### INSTRUCTIONS TO FOLLOW
Using the records below, locate all lines containing "Санкт" and return them.
○ ○ ○ ○ ○ ○ ○
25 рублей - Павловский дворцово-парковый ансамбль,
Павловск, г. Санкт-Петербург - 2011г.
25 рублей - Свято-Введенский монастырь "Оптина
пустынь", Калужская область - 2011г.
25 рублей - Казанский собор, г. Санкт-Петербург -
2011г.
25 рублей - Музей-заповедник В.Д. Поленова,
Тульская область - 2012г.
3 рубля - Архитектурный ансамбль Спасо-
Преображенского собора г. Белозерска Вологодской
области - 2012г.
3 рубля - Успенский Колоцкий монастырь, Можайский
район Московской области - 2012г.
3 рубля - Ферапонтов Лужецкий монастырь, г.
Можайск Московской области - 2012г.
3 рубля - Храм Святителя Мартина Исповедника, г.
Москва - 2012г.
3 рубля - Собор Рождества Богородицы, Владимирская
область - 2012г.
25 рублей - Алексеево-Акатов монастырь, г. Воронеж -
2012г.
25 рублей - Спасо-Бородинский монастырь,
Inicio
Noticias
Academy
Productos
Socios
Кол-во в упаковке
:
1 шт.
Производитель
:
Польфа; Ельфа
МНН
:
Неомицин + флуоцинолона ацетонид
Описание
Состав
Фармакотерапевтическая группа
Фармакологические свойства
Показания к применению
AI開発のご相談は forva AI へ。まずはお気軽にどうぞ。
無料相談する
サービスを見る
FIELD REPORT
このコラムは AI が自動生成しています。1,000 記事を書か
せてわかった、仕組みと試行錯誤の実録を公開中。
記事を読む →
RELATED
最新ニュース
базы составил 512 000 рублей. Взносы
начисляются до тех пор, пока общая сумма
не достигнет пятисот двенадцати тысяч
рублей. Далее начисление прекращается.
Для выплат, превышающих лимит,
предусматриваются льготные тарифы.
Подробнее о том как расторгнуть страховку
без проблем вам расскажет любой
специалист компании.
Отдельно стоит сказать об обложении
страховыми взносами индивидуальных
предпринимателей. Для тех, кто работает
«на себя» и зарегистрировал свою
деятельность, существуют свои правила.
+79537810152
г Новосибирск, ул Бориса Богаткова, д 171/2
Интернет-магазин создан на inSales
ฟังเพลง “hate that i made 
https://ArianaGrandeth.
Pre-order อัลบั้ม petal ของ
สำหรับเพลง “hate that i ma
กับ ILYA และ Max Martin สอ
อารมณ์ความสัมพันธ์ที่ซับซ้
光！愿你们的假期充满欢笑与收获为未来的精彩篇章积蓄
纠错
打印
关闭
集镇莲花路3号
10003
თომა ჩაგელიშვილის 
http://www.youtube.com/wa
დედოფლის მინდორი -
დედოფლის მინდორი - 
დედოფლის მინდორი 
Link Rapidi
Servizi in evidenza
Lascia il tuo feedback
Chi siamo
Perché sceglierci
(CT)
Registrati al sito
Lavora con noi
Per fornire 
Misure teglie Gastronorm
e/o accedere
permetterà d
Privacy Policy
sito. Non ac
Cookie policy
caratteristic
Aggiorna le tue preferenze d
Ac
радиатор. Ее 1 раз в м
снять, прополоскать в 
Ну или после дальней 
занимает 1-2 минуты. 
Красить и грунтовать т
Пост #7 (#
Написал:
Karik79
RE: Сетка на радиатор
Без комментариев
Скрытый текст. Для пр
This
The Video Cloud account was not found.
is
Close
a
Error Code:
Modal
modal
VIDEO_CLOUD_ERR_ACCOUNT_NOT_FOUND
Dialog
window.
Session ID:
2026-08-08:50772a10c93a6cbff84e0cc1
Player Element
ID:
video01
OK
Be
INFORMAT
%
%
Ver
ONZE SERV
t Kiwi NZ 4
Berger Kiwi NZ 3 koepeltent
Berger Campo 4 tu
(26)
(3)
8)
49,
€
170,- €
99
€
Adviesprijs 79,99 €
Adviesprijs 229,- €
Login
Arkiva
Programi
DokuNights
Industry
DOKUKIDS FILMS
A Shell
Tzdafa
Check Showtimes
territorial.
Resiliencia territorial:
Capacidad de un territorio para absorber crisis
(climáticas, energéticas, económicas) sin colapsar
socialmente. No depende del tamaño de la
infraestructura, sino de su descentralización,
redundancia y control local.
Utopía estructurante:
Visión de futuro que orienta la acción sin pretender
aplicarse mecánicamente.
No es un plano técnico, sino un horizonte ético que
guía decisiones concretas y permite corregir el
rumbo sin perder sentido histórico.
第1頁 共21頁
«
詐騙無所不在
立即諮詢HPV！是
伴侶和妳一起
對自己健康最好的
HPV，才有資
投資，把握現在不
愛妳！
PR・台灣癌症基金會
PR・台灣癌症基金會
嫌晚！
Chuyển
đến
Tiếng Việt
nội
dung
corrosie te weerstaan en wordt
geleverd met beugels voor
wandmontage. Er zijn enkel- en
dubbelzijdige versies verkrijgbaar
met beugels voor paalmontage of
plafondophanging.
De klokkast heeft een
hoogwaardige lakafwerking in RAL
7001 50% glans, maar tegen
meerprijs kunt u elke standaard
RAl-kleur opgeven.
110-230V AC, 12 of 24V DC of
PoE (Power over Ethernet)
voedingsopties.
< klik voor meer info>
○ ○ ○ ○ ○ ○ ○
### RESPONSE
Павловск, г. Санкт-Петербург - 2011г.
25 рублей - Казанский собор, г. Санкт-Петербург -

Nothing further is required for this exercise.